J Med Assoc Thai 2005 Jun;88 Suppl 1:S12-20
Division of Endocrinology, Department of Medicine, Faculty of Medicine, Srinakharinwirot University, Maha Chakri Sirinthorn Medical Center, Nakhon-Nayok 26120, Thailand.
Background: Calcium supplement for postmenopausal osteopenic women can significantly reduce bone loss and the risk of fractures. However, the optimal time for calcium supplementation remains controversial.
Objective: The aim of the present study was to compare the effect of twice daily post meals and bedtime calcium supplementation for a two week periods, on C-terminal telopeptide crosslinks and PTH levels in postmenopausal osteopenic women.
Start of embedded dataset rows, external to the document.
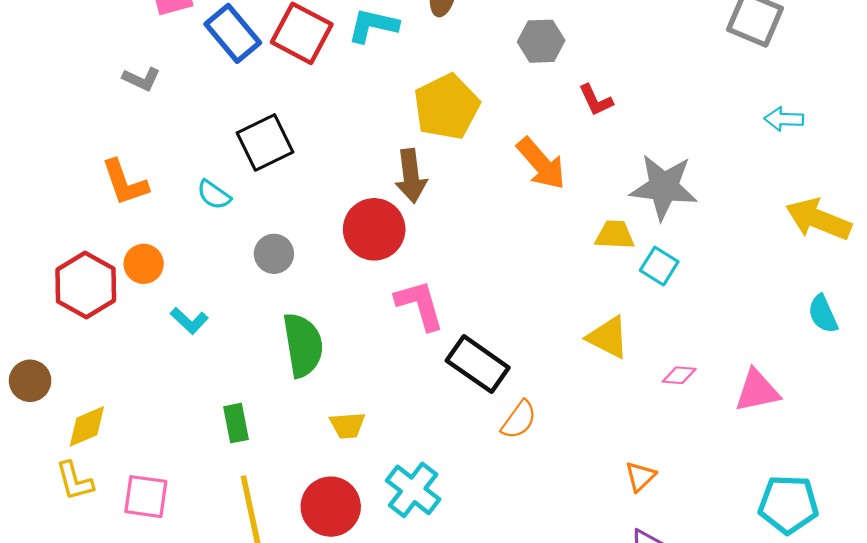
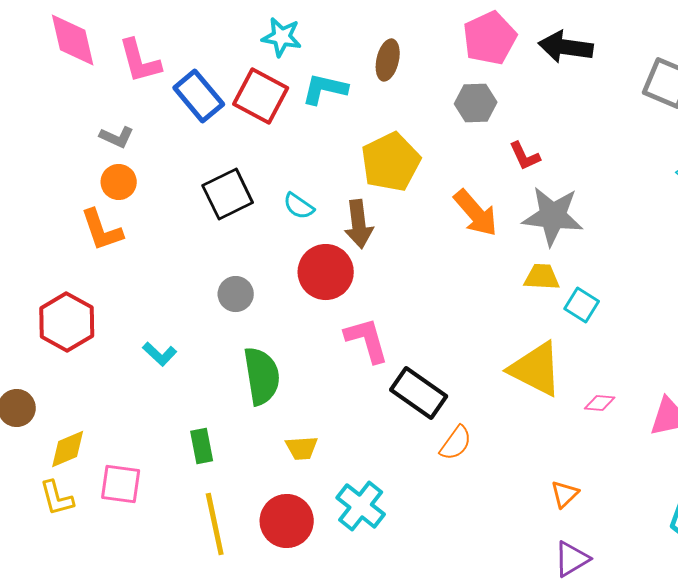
gray star: (664, 187) -> (553, 216), moved
cyan semicircle: (214, 195) -> (299, 206), moved
orange circle: (144, 264) -> (119, 182), moved
yellow triangle: (608, 337) -> (536, 369), size x1.4
pink square: (146, 497) -> (121, 484), moved

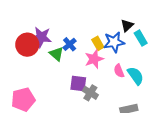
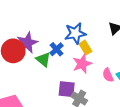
purple star: (41, 37) -> (27, 43), turned -30
blue star: (114, 42) -> (75, 33), moved

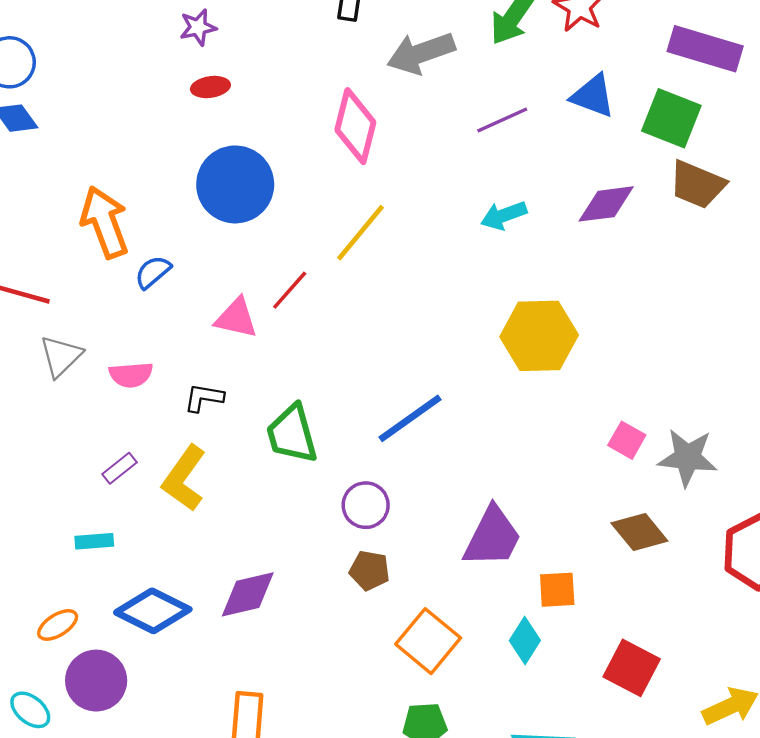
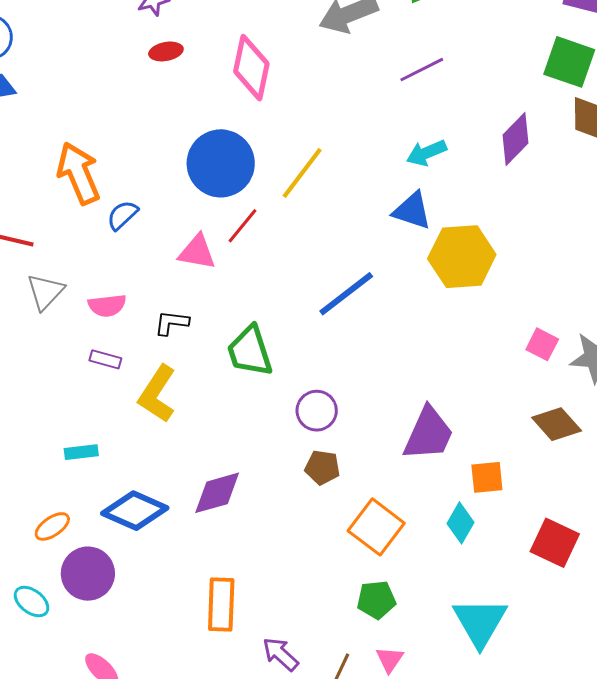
blue triangle: (593, 96) -> (412, 211), moved
pink diamond: (355, 126) -> (251, 68), moved
blue circle: (235, 184) -> (221, 163), moved
purple diamond: (606, 204) -> (515, 139), turned -36
blue line: (410, 418) -> (346, 294), moved
purple rectangle: (120, 468) -> (105, 359), moved, turned 56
Design: A randomized double blind placebo-control, crossover design, was carried out on 3 consecutive periods 3 of a 2-week treatment regimen. In the first period, all the subjects randomly received either two calcium carbonate tablets (Chalk Cap all subjects randomly received either two calcium 334 mg per tab) or placebo at bedtime with one tablet of calcium tablet or placebo after breakfast and dinner for two weeks. In the second period, subjects received only placebo tablets after the meals and at bedtime for 2 weeks. In the third period subjects received either calcium carbonate or placebo for another two weeks. The C-terminal telopeptide crosslinks were measured at 8.00 am and serum PTH were sampled at 8 time points (12.00 am, 2.00 am, 4.00 am, 6.00 am, 8.00 am, 9.00 am, 5.00 pm, and 7.00 pm respectively by the end of each study at the first and third period.
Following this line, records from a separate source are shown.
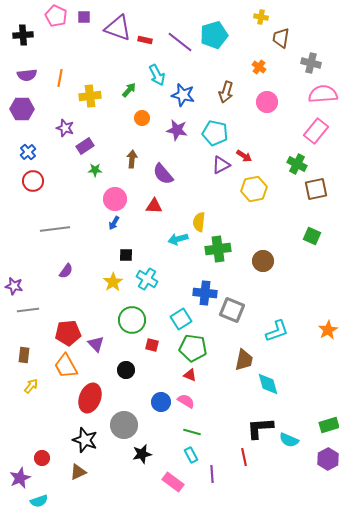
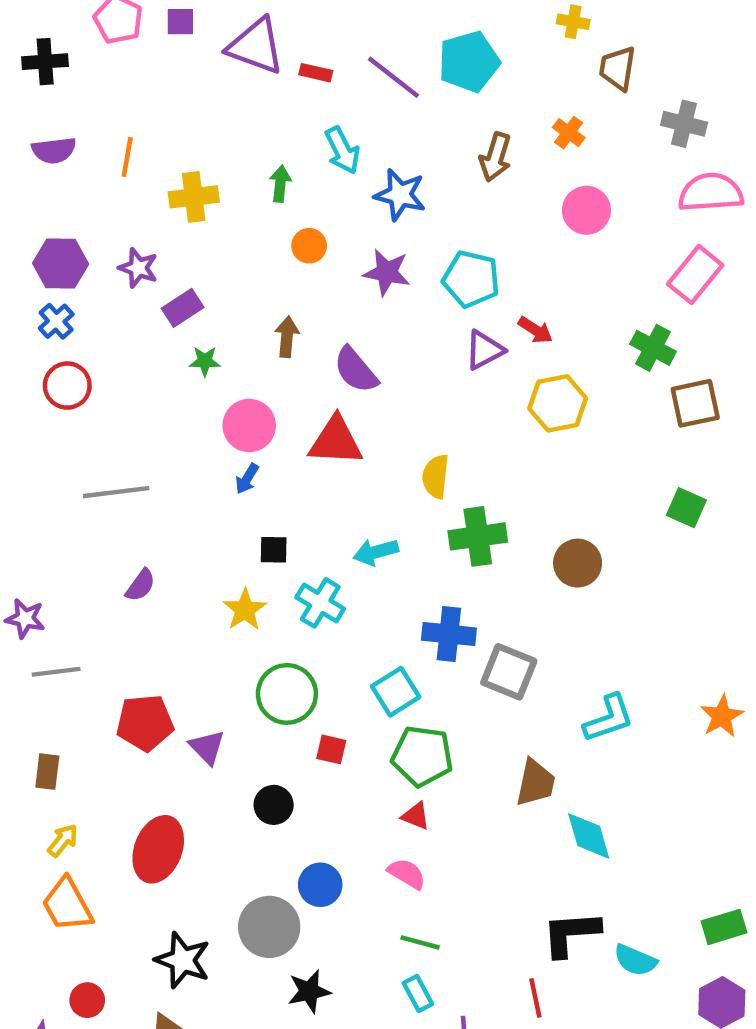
green arrow: (129, 90) -> (280, 184), turned -35
brown arrow: (226, 92) -> (495, 157), moved
purple hexagon: (22, 109) -> (61, 264), moved
red triangle: (154, 206) -> (336, 441), size x1.5
cyan arrow: (178, 239) -> (376, 552), moved
orange trapezoid: (66, 366) -> (67, 905), moved
red ellipse: (90, 398) -> (158, 849), moved
blue circle: (161, 402) -> (320, 885), moved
Results: The present study showed thirty-six postmenopausal subjects (mean age 63.9 + 3.66 years) participated in the present study. The mean T-score BMD of the spine and hip were -2.96 + 0.87 and -2.96 + 0.77 gm/cm2. C-terminal telopeptide crosslinks levels of the bedtime supplementation were significantly lower than the post meal supplementation (0.228 + 0.002 ng/ml vs 0.313 + 0.003 ng/ml, p < 0.001). The mean night time serum PTH level during the bedtime was significantly lower than the post meal period. (25.17 + 2.31 pg/ml vs 31.930 + 2.677 pg/ml, p < 0.001). No differences in the post meal PTH level between two periods were observed
Conclusion: The bedtime calcium supplementation appeared to reduce the bone resorption marker and night time serum PTH levels greater than the post meal calcium supplementation in this short term period study. However, long term comparison may be needed.